The inclusion of user fees—which would make up $82 million of the $209 million sequester hit to the agency, according to Office of Management and budget figures—came as a nasty surprise. About half of that figure is fees to tobacco and generics companies, but PDUFA fees make up the rest, and as PhRMA said in a statement, “the arbitrary sequestration of prescription drug user fees” which by law can be used only to fund drug reviews “does nothing to decrease the nation's deficit.” According to a recent BioCentury report, the White House is pressuring Congressional leaders to authorize FDA to spend those fees or to alter the sequestration in order to exempt the user fees. For now, the agency is authorized to collect the fees, but not to spend them, and they won't roll over like phone minutes if the sequester keeps going into 2013.

Those funds could be made available in subsequent years, but doing that would require the authorization of a Congress that is always on the hunt for surplus budget to nip and tuck.

The drain on approvals might not be felt immediately, according to Steven Grossman of Alliance for a Stronger FDA, who notes that the effects of the last cash crunch the agency experienced, in 2007-2008, weren't felt for two years.

“When you have less people to do the work, they prioritize the reviews closer to approval,” said Grossman. “So in the short term, you might see it, but the time they're putting into the front end of the queue means that that it's taking months to get a pre-IND meeting instead of weeks.”

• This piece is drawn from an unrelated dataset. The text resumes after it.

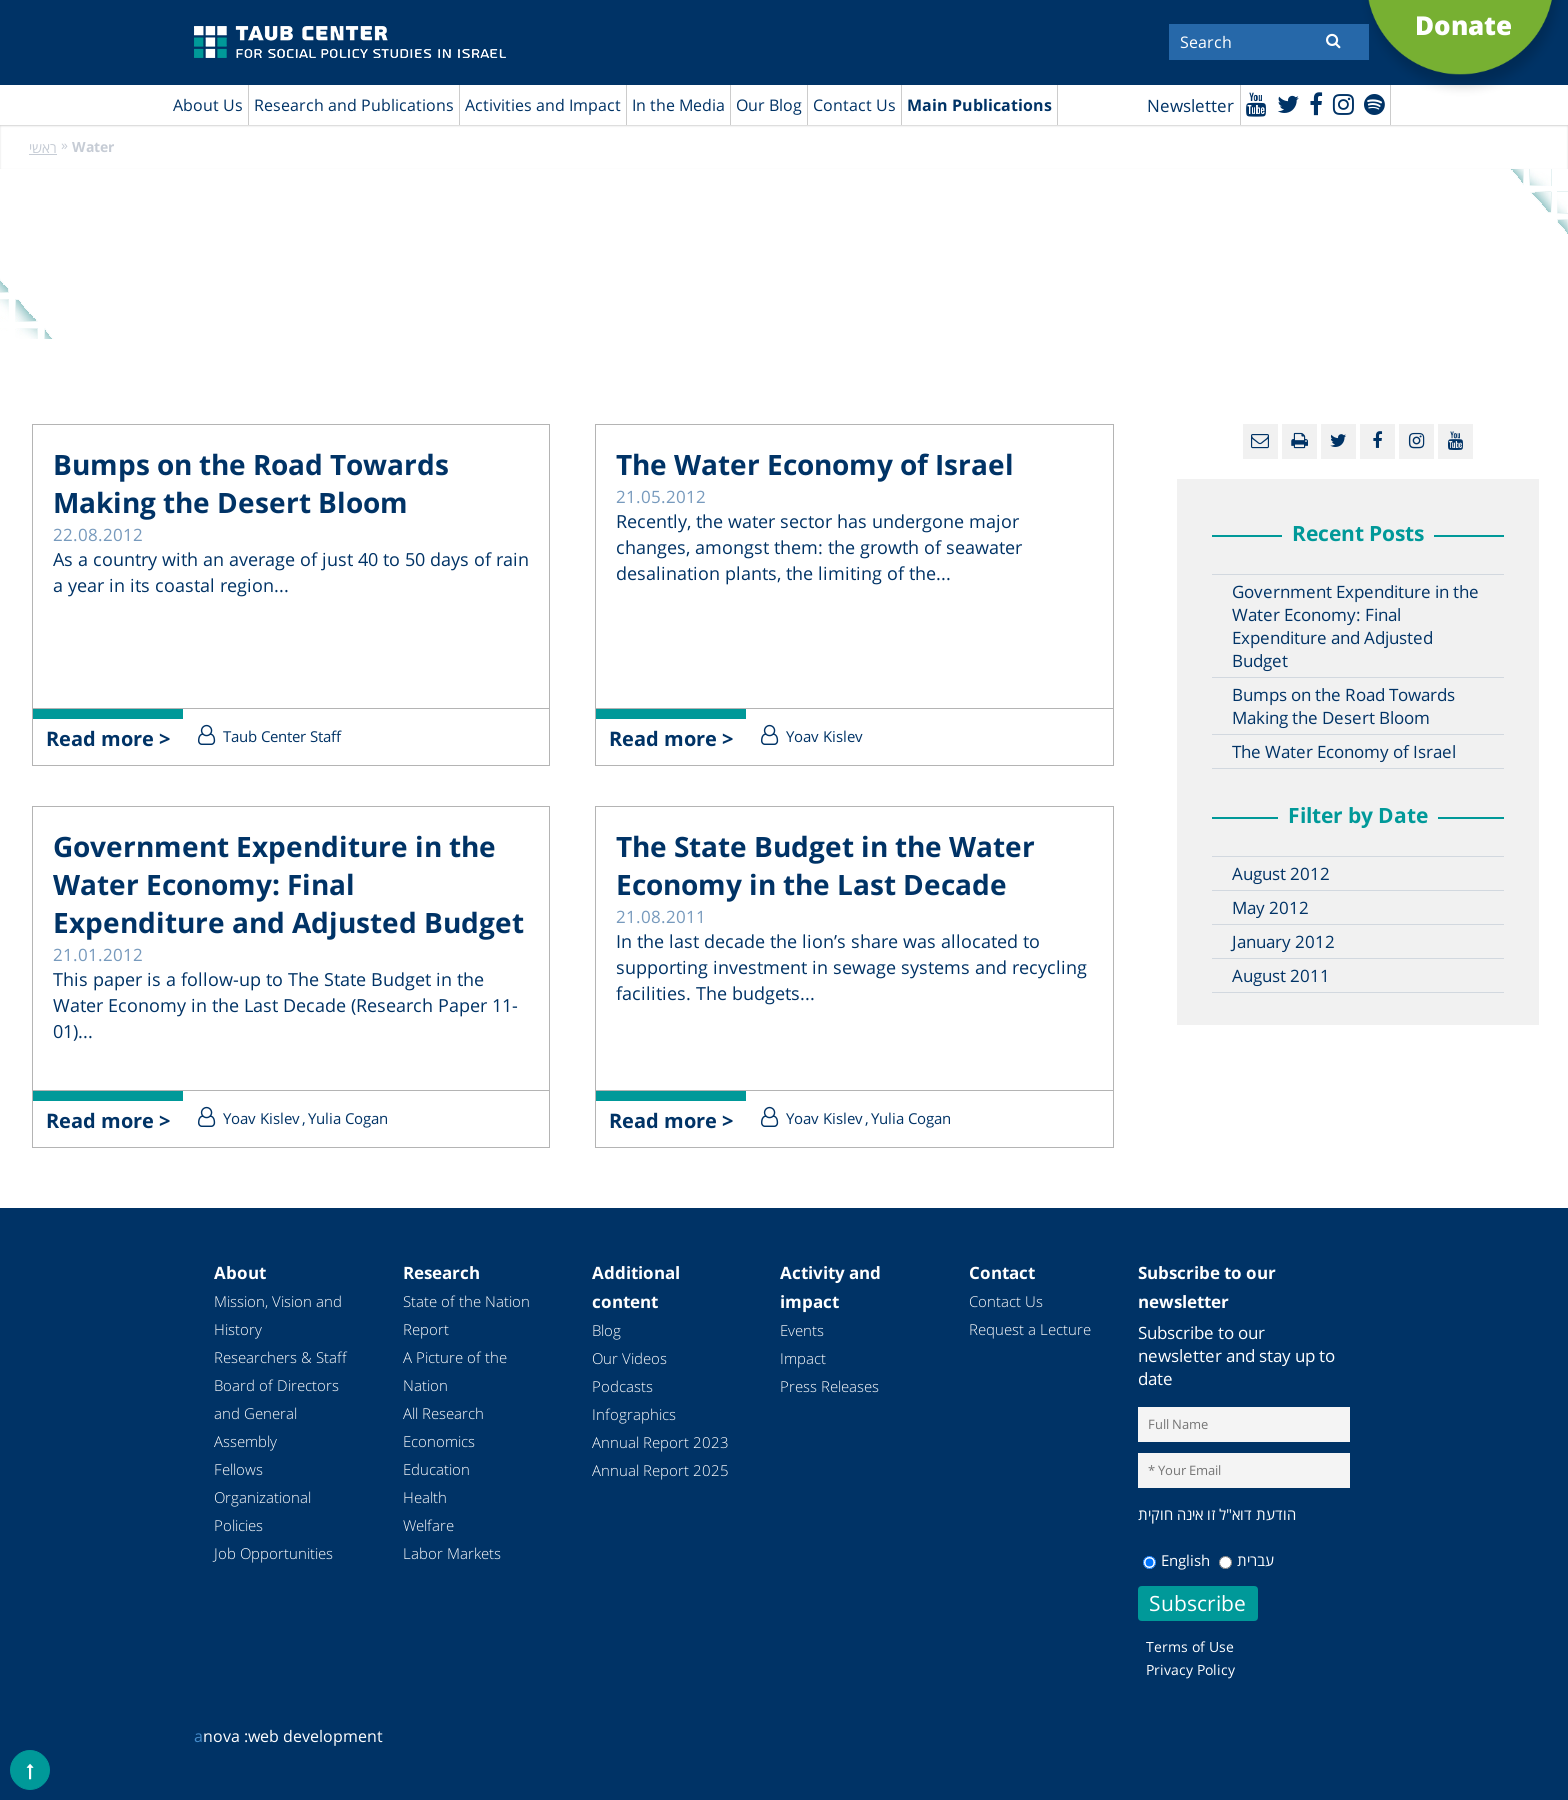 The height and width of the screenshot is (1800, 1568). I want to click on ראשי, so click(43, 147).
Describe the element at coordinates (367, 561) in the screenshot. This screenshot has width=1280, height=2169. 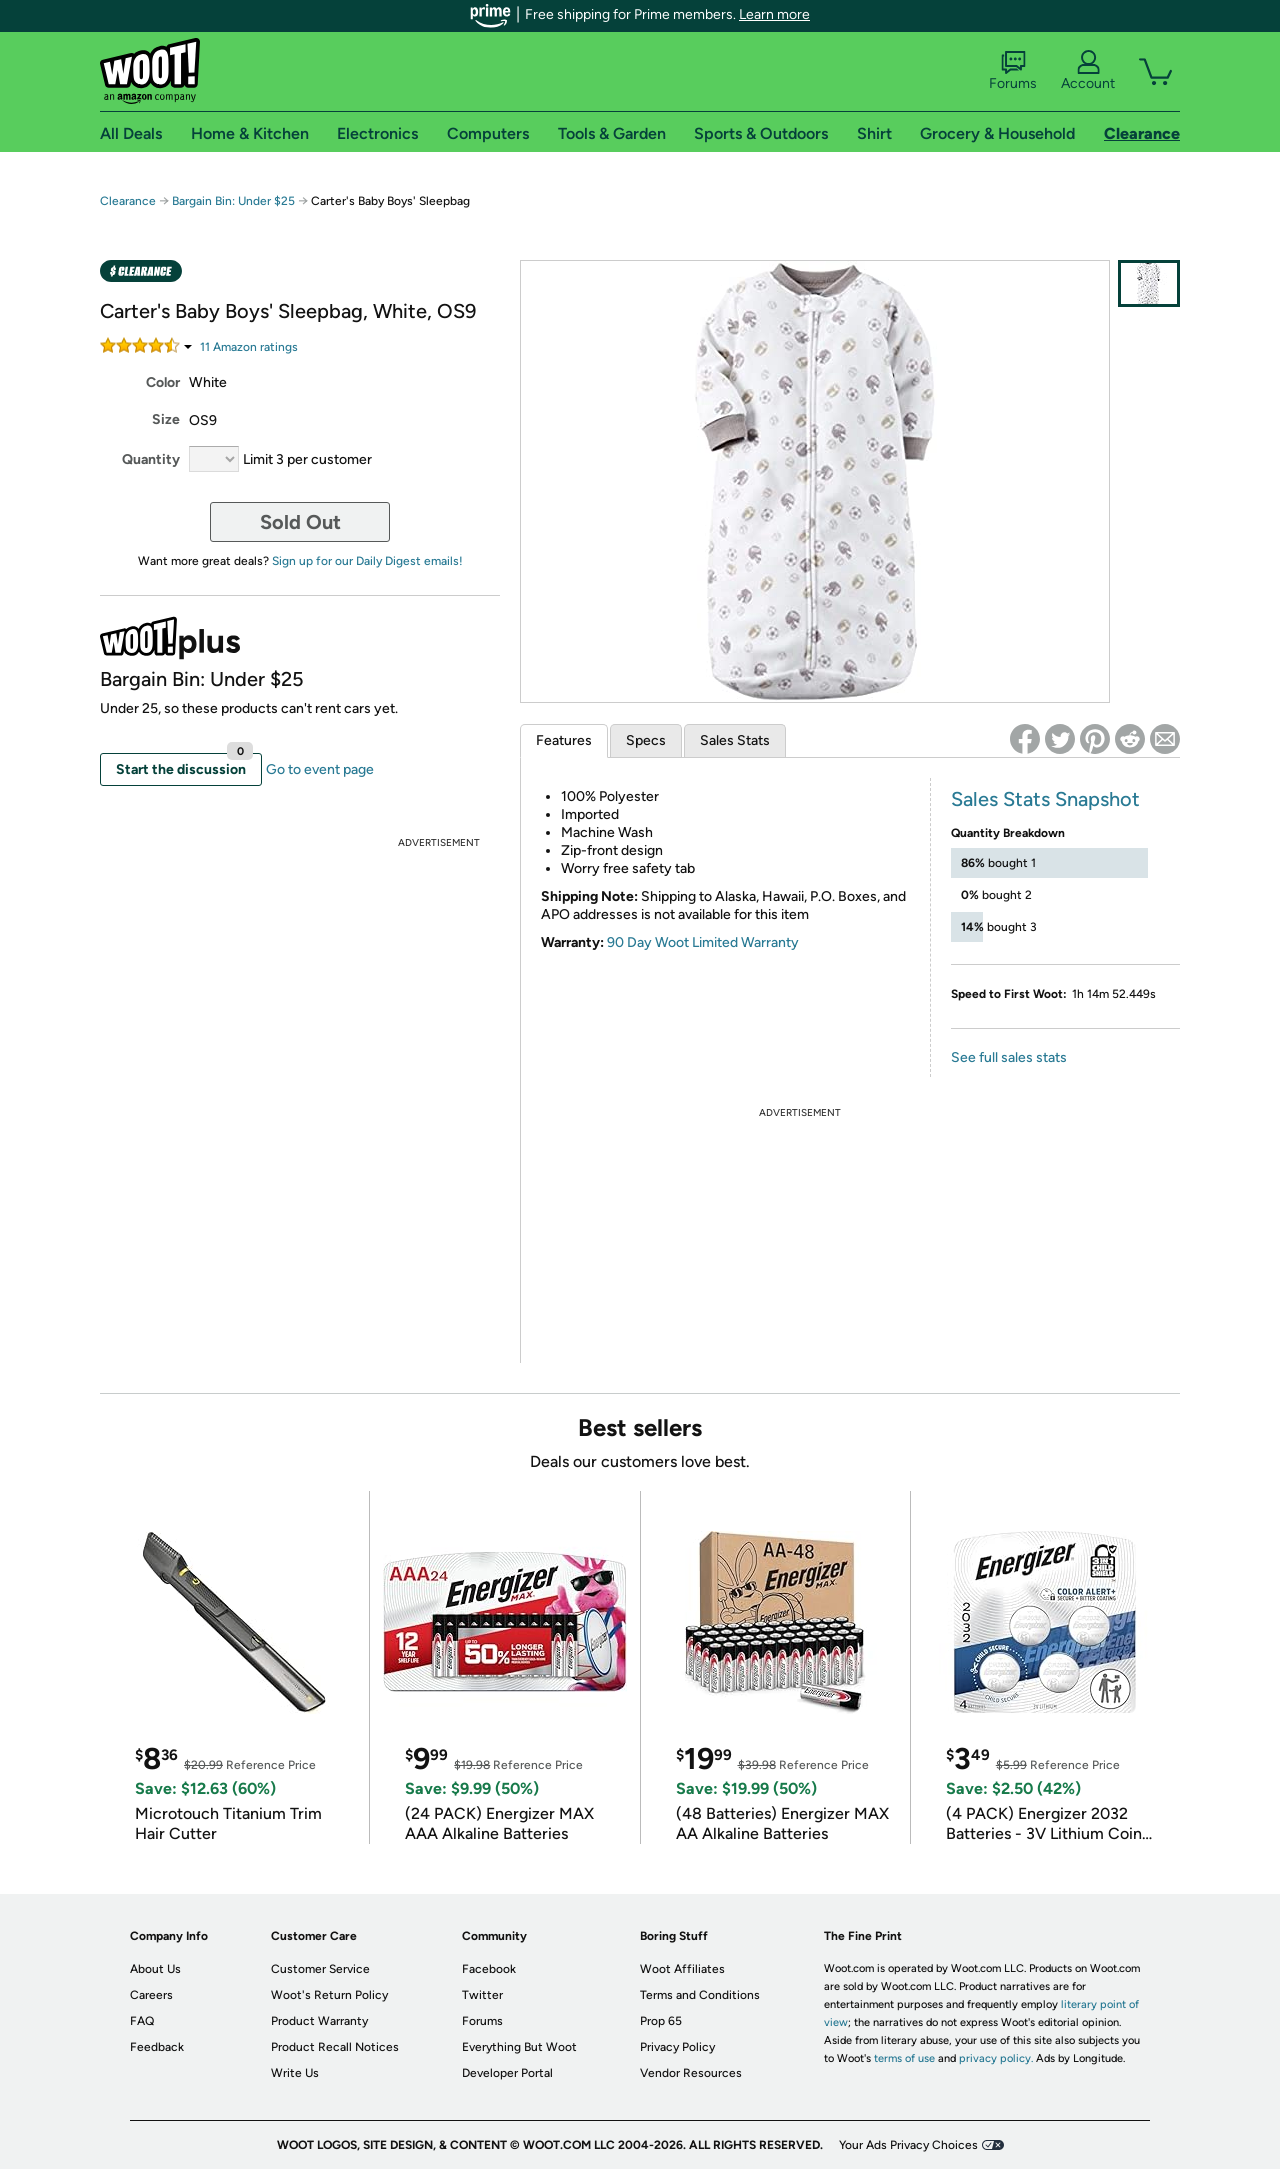 I see `Sign up for our Daily Digest emails!` at that location.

And the cuts would likely impact the agency unevenly, as departments with vacancies go understaffed.

“The fact that existing staff aren't threatened with furloughs doesn't mean there's enough people to do the work,” said Grossman.

Alliance president Diane Dorman recently said in testimony to the FDA's Science Board: “It is important to recollect that FDA is a staff-intensive organization. More than 80% of its budget is devoted to staff-related costs. Of the remainder, rent and utilities are fixed costs that must be paid first. There is little grant and contracting to cut.”

A fact sheet that was released by the White House in February said: “The FDA's Center for Drug Evaluation and Research (CDER) would face delays in translating new science and technology into regulatory policy and decision-making, which would almost certainly result in delays in new drug approvals. The FDA would likely also need to reduce operational support for meeting review performance goals, such as the recently negotiated user fee goals on new innovative prescription drugs and medical devices.”

The detail in the White House's response is indicative of the severity of the situation, Grossman said, noting that the Administration would normally be loathe to indicate where the cuts would fall, lest they paint bullseyes around budget items for the next wave of Congressionally-mandated cuts.

The sequester, conceived as a painful backstop for action on deficit reduction following an earlier budgetary standoff, holds Medicare cuts to 2% and exempts Medicaid altogether. However, a number of other health-related government functions are being walloped. According to OMB figures, the CDC was set to lose $464 million from its non-defense functions, while the NIH was expected to see $2.5 billion in cuts.

“In the event of sequestration, FDA may lack the critical resources needed for the timely review of important medical products that patients depend on to address their health needs,” said consulting firm Avalere Health in a February memo reported by The Hill.

“An underfunded FDA could lead to FDA review clocks being reset or delayed, which would affect a sponsor's ability to obtain product approval — thus delaying patient access to cutting edge medical innovations.”

At press time, Congressional Republicans were still at loggerheads with their Democratic counterparts and the White House over funding beyond March 27, when a temporary funding bill expires.